> **YOUR TASK**: Using the data below, copy each line that includes the word "LEISTUNGEN".

> **INFORMATION GIVEN**:
#####
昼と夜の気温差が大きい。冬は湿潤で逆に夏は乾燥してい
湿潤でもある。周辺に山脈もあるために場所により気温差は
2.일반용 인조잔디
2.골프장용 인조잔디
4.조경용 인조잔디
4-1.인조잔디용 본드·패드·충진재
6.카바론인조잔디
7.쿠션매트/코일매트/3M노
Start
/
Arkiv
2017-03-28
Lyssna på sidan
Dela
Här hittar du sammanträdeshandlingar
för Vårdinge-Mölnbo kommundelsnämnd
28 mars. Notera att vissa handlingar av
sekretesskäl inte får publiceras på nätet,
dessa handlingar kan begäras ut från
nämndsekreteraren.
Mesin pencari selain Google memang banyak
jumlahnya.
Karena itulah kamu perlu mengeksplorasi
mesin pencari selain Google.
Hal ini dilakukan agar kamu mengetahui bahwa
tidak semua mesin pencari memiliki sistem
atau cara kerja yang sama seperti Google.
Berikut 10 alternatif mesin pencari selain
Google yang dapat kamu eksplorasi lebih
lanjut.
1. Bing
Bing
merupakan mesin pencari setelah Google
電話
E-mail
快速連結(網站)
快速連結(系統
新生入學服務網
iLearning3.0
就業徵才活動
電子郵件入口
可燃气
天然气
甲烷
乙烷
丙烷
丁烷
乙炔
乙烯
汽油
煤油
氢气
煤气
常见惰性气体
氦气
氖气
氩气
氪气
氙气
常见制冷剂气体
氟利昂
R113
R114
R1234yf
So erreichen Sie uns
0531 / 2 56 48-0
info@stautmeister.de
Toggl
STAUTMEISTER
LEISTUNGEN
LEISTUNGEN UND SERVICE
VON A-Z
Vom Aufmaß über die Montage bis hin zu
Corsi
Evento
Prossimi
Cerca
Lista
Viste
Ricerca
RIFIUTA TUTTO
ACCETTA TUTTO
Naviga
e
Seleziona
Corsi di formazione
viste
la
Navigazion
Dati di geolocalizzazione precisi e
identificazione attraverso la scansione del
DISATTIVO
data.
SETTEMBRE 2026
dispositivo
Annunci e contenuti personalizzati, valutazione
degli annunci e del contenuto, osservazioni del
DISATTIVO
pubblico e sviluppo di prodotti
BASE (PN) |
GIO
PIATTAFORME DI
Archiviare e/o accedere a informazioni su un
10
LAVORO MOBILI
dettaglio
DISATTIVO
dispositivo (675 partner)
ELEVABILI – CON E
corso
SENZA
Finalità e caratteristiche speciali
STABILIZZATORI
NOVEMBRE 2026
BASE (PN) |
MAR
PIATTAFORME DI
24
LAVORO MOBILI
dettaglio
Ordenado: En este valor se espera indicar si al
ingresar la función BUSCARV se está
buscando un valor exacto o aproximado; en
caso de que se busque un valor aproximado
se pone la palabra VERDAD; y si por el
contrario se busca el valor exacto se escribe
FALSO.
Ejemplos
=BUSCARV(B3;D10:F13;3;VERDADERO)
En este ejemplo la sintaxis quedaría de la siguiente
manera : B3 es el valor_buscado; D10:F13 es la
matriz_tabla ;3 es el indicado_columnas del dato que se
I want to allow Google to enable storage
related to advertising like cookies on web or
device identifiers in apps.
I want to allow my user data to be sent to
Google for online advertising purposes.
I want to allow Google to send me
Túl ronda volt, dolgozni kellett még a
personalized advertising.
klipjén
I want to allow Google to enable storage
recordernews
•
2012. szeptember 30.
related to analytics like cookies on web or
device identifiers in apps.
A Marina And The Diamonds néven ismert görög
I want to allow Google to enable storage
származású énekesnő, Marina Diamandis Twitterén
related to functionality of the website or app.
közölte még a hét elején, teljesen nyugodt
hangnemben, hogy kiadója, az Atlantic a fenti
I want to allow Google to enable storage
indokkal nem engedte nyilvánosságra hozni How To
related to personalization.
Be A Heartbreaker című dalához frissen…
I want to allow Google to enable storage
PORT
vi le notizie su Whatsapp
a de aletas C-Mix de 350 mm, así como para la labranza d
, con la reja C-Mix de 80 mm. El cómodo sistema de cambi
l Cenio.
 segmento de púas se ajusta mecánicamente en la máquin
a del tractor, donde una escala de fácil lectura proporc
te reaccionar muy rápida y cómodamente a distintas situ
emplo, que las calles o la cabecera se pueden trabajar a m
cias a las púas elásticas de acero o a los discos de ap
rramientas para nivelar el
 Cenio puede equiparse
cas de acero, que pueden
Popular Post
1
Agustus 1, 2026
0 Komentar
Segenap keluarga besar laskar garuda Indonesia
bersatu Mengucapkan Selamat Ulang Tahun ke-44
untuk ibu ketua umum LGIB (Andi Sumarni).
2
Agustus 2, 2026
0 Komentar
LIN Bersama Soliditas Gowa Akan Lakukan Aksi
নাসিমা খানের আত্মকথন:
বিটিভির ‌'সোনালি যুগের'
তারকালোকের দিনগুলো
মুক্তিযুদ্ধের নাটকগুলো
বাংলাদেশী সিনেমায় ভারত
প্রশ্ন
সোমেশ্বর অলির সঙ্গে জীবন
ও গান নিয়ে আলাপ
#####
> **TASK RESPONSE**:
LEISTUNGEN
LEISTUNGEN UND SERVICE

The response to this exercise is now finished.